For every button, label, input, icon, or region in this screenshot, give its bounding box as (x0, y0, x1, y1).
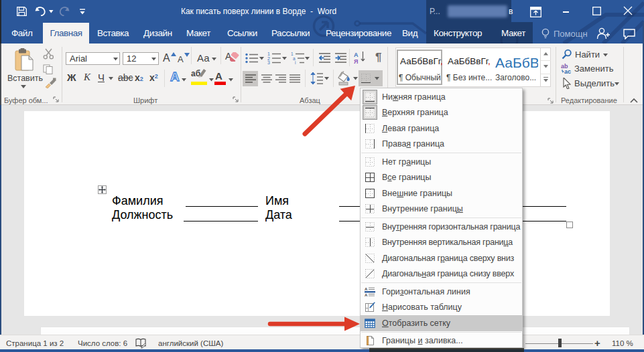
svg-text:А: А (354, 52, 359, 58)
svg-text:A: A (365, 293, 368, 297)
svg-text:A: A (365, 287, 368, 291)
svg-text:ac: ac (564, 68, 571, 74)
svg-text:i: i (295, 60, 296, 64)
svg-text:Я: Я (354, 58, 358, 64)
svg-text:3: 3 (267, 60, 270, 64)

▶ Try it: The listing above is to be written out again exactly, with its pictures omitted.

▶ Task output:
For every button, label, input, icon, or region in this screenshot, give its bounding box as (x0, y0, x1, y1).
svg-text:А: А (354, 52, 359, 58)
svg-text:A: A (365, 293, 368, 297)
svg-text:A: A (365, 287, 368, 291)
svg-text:ac: ac (564, 68, 571, 74)
svg-text:i: i (295, 60, 296, 64)
svg-text:Я: Я (354, 58, 358, 64)
svg-text:3: 3 (267, 60, 270, 64)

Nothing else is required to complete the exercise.